►

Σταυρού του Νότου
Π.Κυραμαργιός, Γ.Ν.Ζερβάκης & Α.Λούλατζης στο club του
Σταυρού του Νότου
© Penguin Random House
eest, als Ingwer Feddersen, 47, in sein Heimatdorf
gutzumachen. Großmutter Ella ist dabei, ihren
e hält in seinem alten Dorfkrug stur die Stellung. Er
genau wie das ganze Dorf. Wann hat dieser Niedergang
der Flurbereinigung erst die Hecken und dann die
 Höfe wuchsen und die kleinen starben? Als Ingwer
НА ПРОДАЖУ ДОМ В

◄
►

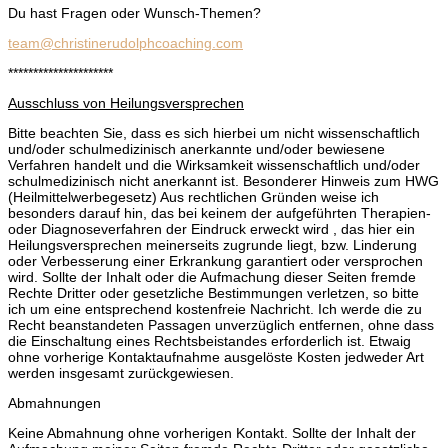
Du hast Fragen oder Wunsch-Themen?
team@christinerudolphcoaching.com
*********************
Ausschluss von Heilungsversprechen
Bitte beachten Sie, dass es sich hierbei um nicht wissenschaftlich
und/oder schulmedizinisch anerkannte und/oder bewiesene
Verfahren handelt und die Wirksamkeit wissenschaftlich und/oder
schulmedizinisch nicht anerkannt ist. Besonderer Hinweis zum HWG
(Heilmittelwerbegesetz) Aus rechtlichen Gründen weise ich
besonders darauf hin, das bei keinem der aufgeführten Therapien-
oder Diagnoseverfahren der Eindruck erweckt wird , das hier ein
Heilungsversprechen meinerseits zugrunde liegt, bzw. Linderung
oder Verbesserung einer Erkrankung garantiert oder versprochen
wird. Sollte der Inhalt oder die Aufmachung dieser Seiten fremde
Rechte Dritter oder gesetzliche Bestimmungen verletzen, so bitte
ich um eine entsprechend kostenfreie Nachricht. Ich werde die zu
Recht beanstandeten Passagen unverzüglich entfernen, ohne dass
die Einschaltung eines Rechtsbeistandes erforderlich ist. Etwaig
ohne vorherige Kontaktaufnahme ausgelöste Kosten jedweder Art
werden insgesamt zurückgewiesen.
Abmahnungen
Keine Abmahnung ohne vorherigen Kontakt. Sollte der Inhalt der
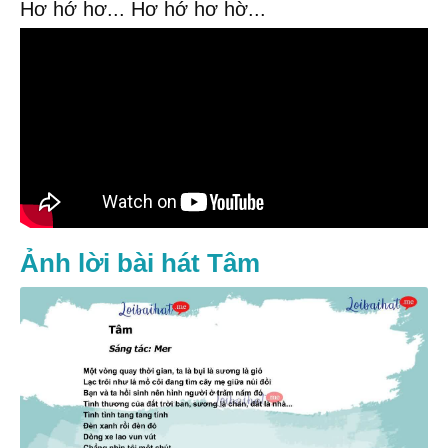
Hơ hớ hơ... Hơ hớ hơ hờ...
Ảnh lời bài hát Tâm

◄

[WHAT NEEDS TO BE DONE]:
The lines to extract from the data above begin with the line containing "team@christinerudolphcoaching.com" and end with the line containing "Rechte Dritter oder". Extract them exactly, including both.

[ANSWER TO THIS TASK]:
team@christinerudolphcoaching.com
*********************
Ausschluss von Heilungsversprechen
Bitte beachten Sie, dass es sich hierbei um nicht wissenschaftlich
und/oder schulmedizinisch anerkannte und/oder bewiesene
Verfahren handelt und die Wirksamkeit wissenschaftlich und/oder
schulmedizinisch nicht anerkannt ist. Besonderer Hinweis zum HWG
(Heilmittelwerbegesetz) Aus rechtlichen Gründen weise ich
besonders darauf hin, das bei keinem der aufgeführten Therapien-
oder Diagnoseverfahren der Eindruck erweckt wird , das hier ein
Heilungsversprechen meinerseits zugrunde liegt, bzw. Linderung
oder Verbesserung einer Erkrankung garantiert oder versprochen
wird. Sollte der Inhalt oder die Aufmachung dieser Seiten fremde
Rechte Dritter oder gesetzliche Bestimmungen verletzen, so bitte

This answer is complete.